**** TASK INPUT

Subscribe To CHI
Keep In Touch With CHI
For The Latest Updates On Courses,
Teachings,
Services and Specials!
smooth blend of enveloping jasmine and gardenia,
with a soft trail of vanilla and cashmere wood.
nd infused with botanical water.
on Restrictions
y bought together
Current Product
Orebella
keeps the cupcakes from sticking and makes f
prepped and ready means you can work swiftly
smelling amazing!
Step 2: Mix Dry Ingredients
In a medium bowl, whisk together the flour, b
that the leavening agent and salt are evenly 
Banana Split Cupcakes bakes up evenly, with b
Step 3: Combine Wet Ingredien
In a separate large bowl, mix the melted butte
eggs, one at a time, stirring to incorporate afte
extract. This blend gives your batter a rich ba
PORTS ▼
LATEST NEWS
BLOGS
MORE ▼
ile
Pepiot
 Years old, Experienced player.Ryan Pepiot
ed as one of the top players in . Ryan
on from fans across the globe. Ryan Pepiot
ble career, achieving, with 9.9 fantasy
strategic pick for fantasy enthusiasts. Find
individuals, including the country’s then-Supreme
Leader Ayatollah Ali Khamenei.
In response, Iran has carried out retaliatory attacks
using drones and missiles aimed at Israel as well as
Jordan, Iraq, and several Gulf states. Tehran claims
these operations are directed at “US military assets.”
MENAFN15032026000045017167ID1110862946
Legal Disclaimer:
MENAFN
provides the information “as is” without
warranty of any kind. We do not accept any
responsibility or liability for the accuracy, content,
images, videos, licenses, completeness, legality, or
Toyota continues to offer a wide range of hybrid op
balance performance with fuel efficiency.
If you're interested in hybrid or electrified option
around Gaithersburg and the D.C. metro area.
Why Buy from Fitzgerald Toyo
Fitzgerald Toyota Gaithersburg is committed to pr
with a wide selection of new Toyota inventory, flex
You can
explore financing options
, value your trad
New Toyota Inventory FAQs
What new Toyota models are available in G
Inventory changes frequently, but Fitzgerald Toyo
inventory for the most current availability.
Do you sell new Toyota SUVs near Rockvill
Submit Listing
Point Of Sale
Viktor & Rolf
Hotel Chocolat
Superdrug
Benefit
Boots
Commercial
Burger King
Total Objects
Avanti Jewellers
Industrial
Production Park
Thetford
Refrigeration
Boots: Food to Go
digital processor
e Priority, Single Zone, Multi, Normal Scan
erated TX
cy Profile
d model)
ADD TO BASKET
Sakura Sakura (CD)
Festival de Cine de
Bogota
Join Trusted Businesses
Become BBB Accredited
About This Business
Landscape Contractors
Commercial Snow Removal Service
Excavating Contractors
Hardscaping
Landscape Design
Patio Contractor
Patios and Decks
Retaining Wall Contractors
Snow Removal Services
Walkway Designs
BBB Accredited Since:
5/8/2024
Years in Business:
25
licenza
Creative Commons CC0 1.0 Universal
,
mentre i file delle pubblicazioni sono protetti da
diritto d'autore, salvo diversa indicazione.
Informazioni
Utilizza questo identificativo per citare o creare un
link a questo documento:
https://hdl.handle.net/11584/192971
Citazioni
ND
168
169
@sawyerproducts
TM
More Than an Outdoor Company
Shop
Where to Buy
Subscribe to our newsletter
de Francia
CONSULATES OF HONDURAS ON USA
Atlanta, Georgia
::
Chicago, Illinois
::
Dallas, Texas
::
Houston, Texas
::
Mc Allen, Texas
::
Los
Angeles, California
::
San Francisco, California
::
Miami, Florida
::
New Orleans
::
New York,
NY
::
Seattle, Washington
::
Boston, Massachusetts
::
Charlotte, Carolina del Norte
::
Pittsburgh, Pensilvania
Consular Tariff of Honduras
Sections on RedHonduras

********

• [WHAT TO WORK ON]
Please give an exact copy of the entries above, from the line with "In a medium bowl, whisk together the flour, b" down to the line with "ADD TO BASKET", inclusive, and nothing else.

• [SOLUTION TO THIS PROBLEM]
In a medium bowl, whisk together the flour, b
that the leavening agent and salt are evenly 
Banana Split Cupcakes bakes up evenly, with b
Step 3: Combine Wet Ingredien
In a separate large bowl, mix the melted butte
eggs, one at a time, stirring to incorporate afte
extract. This blend gives your batter a rich ba
PORTS ▼
LATEST NEWS
BLOGS
MORE ▼
ile
Pepiot
 Years old, Experienced player.Ryan Pepiot
ed as one of the top players in . Ryan
on from fans across the globe. Ryan Pepiot
ble career, achieving, with 9.9 fantasy
strategic pick for fantasy enthusiasts. Find
individuals, including the country’s then-Supreme
Leader Ayatollah Ali Khamenei.
In response, Iran has carried out retaliatory attacks
using drones and missiles aimed at Israel as well as
Jordan, Iraq, and several Gulf states. Tehran claims
these operations are directed at “US military assets.”
MENAFN15032026000045017167ID1110862946
Legal Disclaimer:
MENAFN
provides the information “as is” without
warranty of any kind. We do not accept any
responsibility or liability for the accuracy, content,
images, videos, licenses, completeness, legality, or
Toyota continues to offer a wide range of hybrid op
balance performance with fuel efficiency.
If you're interested in hybrid or electrified option
around Gaithersburg and the D.C. metro area.
Why Buy from Fitzgerald Toyo
Fitzgerald Toyota Gaithersburg is committed to pr
with a wide selection of new Toyota inventory, flex
You can
explore financing options
, value your trad
New Toyota Inventory FAQs
What new Toyota models are available in G
Inventory changes frequently, but Fitzgerald Toyo
inventory for the most current availability.
Do you sell new Toyota SUVs near Rockvill
Submit Listing
Point Of Sale
Viktor & Rolf
Hotel Chocolat
Superdrug
Benefit
Boots
Commercial
Burger King
Total Objects
Avanti Jewellers
Industrial
Production Park
Thetford
Refrigeration
Boots: Food to Go
digital processor
e Priority, Single Zone, Multi, Normal Scan
erated TX
cy Profile
d model)
ADD TO BASKET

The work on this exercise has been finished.